What are the different challenges in doing explainability well?
Nabar: We provide two kinds of explainability. We provide explainability at a global level, but we also provide insights at individual prediction levels. The way we do that is by using these local
interpretation techniques, such as LOCO [leave-one-covariate-out] and LIME [local interpretable model-agnostic explanations]. These are techniques that you can apply that enable you to preserve the data and see how variations affect the prediction.
What's a good way for users to understand what a feature is in the context of their day-to-day work?
Nabar: There are questions such as, 'Was this someone who attended a marketing webinar?' or 'Is it someone who downloaded a white paper on the website?' These are all features that we would use to make the predictions. Those would change if you're a marketing person or a salesperson. If you're a salesperson, the question might be, 'Would having a meeting with the CEO make you more likely to close this deal?' A number might be returned, predicting the likelihood of closing a deal. When you ask why, it would say what informed this prediction and the follow-up steps that would increase the probability of closing the deal. We can make predictions and recommendations on the next best action for a user to take, and you can take that action within Salesforce.
What can smaller customers who might not be so tech- and data-savvy, or know what data they have, do to get better results with predictions?
Nabar: Our customer success team works closely with customers to understand their use cases and data to see if it's actually a fit. We also have a tool called the Einstein Readiness Assessor that can be run quickly on their data to see if there's enough data to be using Einstein. The assessor tool does not make recommendations; it just tells users whether Einstein is a good fit or not.
What are your thoughts on the ethics of the way you see people using AI, and what dilemmas might your customers run into?
Nabar: It's very important that they understand what their values are, what they think of as fair vs. unfair outcomes and that they ensure that the data fed into machines doesn't contain the kinds of biases that they want to avoid in real life. New algorithmic techniques to detect and eliminate this kind of bias is in the works, specifically to reflect the diversity of whatever population they're catering to. Organizations also need an early warning system on how the AI is working. If they are automating decisions, are these aligned with their values?
What are the opportunities for using AI to identify and address biases that already exist in enterprises?
Nabar: There is huge opportunity, and there are two aspects to this.
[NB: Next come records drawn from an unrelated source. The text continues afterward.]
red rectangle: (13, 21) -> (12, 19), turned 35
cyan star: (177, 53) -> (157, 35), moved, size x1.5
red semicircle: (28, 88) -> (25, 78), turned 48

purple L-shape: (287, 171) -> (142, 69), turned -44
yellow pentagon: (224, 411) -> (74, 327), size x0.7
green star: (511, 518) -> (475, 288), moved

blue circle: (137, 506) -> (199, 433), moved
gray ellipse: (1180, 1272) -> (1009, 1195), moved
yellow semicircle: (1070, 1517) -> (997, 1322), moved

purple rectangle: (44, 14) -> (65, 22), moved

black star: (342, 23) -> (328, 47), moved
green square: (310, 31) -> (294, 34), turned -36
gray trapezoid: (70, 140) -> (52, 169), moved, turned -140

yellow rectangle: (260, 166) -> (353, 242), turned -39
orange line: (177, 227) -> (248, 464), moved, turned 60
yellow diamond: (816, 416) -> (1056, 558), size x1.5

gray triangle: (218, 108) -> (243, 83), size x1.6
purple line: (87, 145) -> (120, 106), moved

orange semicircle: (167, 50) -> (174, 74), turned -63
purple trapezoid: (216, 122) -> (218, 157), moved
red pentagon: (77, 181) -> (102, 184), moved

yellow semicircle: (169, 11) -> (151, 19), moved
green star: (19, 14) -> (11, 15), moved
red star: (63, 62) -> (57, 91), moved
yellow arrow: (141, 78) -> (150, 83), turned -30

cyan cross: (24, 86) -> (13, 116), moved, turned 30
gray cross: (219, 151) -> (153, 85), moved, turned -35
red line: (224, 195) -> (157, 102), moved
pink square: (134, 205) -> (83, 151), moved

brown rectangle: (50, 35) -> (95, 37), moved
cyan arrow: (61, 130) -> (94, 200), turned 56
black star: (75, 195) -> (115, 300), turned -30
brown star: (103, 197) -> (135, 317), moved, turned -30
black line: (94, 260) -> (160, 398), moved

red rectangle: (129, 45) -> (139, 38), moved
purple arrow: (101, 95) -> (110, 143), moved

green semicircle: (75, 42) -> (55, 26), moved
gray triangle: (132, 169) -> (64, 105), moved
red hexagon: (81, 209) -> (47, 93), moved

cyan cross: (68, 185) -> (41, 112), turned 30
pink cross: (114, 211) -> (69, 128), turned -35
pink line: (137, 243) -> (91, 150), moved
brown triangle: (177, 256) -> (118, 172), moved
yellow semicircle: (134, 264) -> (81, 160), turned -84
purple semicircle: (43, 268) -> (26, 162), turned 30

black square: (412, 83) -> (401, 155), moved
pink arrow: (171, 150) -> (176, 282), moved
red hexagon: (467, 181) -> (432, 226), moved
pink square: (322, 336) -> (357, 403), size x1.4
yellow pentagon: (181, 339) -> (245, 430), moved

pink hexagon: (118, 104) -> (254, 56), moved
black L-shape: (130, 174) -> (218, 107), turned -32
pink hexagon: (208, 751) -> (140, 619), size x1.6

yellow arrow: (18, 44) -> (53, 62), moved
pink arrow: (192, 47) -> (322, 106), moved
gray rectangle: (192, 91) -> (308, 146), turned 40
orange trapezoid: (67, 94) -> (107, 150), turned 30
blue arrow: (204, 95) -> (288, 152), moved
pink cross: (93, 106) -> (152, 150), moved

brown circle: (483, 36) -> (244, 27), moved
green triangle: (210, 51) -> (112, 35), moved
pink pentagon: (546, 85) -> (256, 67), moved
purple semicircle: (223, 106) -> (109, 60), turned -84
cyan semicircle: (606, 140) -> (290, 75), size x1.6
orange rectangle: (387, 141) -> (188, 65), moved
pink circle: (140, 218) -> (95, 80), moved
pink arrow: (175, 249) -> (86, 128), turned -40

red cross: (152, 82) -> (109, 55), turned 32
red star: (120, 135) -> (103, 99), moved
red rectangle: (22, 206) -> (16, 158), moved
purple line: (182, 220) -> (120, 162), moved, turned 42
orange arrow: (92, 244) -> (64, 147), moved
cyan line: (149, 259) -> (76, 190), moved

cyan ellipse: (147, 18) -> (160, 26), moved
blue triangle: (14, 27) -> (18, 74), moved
First, with the emerging research on algorithmic techniques for detecting and eliminating bias, it is possible to codify a certain set of values in your algorithm to ensure fairness and consistency. There was a 2011 study by professor Shai Danziger, who basically found that legal rulings made after lunch breaks were much more lenient than legal rulings made before. There's this inherent inconsistency in how humans function and decide, which is not something you see in machines. If you can train a machine and can give it the right data that reflects your values, there's hope that you can build a system that's consistently fair. The second aspect of this is explainability, involving the interpretation techniques that help explain why a decision was made.
That's another big differentiating factor, because, for most humans, you can say, 'Hey, why did you decide this way this time? And this other way this other time?' But, with a machine, you can always look into the algorithm and see exactly why this decision was made.